Julia Allison: Host of TMI Weekly
Julia Allison is a weekly columnist in Time Out New York and co-founder of nonsociety.com. She is, personally and professionally, a handful.
After graduating from Georgetown in 2004 with a spectacularly unprofitable degree in political science, Julia moved to New York with the highly original idea of "becoming a writer." She was rejected from a job at Bath & Body Works. Seriously. Shortly thereafter, she convinced an editor at the Manhattan newspaper AM New York to begin running her weekly columns, which she wrote until Spring 2007. Along the way, Julia has been published in Cosmopolitan, Maxim, New York magazine, The Huffington Post, Page Six magazine, Marie Claire UK, Teen Vogue, Seventeen, Capitol File, and Men's Health and had a monthly column in COED magazine for two years, which appeared on Yahoo.com's homepage weekly during 2007.
From June 2007 - June 2008, she was Editor-at-Large of Star magazine, although when she was hired, the NY Post reassured worried tabloid readers that she "won't be editing or writing, [instead] appearing as a talking expert whenever TV comes calling for someone to go on air to comment." They totally neglected to mention her pivotal role critiquing celebs' questionable wardrobe choices in five words or less in Star's "Worst of the Week."
For the past three years, Julia has been a professional talking head, making over 350 on-air appearances in the past year alone, including CNN, MSNBC, Vh1, Fox, E!, CBS, NBC, CW, FoxNews, FoxBusiness, Fuse, G4 and others. She's done commentary for Access Hollywood, Showbiz Tonight, Chelsea Lately, Hannity & Colmes, Glenn Beck, Your World with Neil Cavuto, Montel Williams, Fox&Friends, The Big Idea with Donny Deutsch, CNN's Reliable Sources, CNN HNN's Not Just Another Cable News Show, G4’s Attack of the Show, CourtTV’s Hollywood Heat, CBS’s Early Show, Fox 5 New York’s nightly news, Fox Business' Happy Hour and America’s Scoreboard, and did the weekly Relationship 101 segment on Fox’s Morning Show with Mike & Juliet for much of 2007.
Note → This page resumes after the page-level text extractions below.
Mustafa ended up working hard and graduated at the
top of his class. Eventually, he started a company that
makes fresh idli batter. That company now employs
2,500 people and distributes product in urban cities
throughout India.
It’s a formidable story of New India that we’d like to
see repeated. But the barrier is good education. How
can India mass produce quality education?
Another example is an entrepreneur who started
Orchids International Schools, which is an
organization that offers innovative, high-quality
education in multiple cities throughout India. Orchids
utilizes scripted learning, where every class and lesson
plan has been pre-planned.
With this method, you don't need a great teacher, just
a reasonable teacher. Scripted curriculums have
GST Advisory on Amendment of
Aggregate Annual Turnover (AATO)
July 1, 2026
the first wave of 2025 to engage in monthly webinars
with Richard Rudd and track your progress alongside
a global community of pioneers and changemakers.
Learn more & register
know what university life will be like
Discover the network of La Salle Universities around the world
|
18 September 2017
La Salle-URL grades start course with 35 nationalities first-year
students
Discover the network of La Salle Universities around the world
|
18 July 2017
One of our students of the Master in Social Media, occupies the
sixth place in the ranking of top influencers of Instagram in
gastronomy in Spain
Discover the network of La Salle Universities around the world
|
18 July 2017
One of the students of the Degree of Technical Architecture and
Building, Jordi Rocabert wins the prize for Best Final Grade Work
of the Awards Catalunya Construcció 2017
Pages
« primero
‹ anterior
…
Julia has a Facebook account, a Myspace page, a Flickr, a Twitter, a Friendfeed, four Tumblrs, three Movable Type blogs, two Vimeos, one YouTube and a photogenic white shih-tzu named Marshmallow.
The New York Observer called Julia a "cross between Paris Hilton and Ayn Rand." Salon called her a "goody-two-shoes." Michael Wilbon of the ESPN’s top rated Pardon the Interruption called her “an American original." The New York Times wrote that she is "among the best-known sex columnists of her generation" (although she doesn't write about sex, but whatever!) and New York Magazine named her “the most famous young journalist in the city” in October of 2007. (She’s fairly sure they meant “infamous,” but she sees no need for a correction.) In April, Radar magazine named her the #3 Most Hated Person on the Internet. She's getting a plaque made.
Julia has been featured on the cover of Time Out New York, in The New York Times, Washington Post, Chicago Tribune, LA Times, Page Six magazine, NY Daily News, NY Post, NY Magazine, NY Observer, the Baltimore Sun, WSJ Online, ABCNews.com, and Forbes.com. Internationally, she's been featured in The Guardian UK, Marie Clarie UK, the Financial Times Deutschland, Tagesspiegel and Die Welt in Germany, Elle Japan, Australia's Sunday Telegraph, MTV Italy and Brazil's Multishow. She's also been a guest on NPR, XM's Opie & Anthony. FoxNews’ The Alan Colmes Show, on Sirius shows like Candace Bushnell's Sex, Success & Sensibility and Maxim Radio's Covino & Rich Show. In addition, she’s guest hosted CBS radio’s nightly radio talk show. Her dog has been in Glamour magazine.
Julia got her start as a columnist at Georgetown University, writing the college's first ever dating column for two years in the university's student newspaper. Her senior year, she signed a development deal with former David Letterman producer Robert Morton and Spelling Television to create a TV show based upon her columns. In the midst of college, Julia worked on a high profile congressional campaign, later becoming the youngest legislative correspondent in the DC office of a prominent Illinois Congressman during the 107th Congress. She also provided occasional political commentary for Comcast TV during the 2004 election.
Her father is still waiting for her to get a “real job” with health insurance.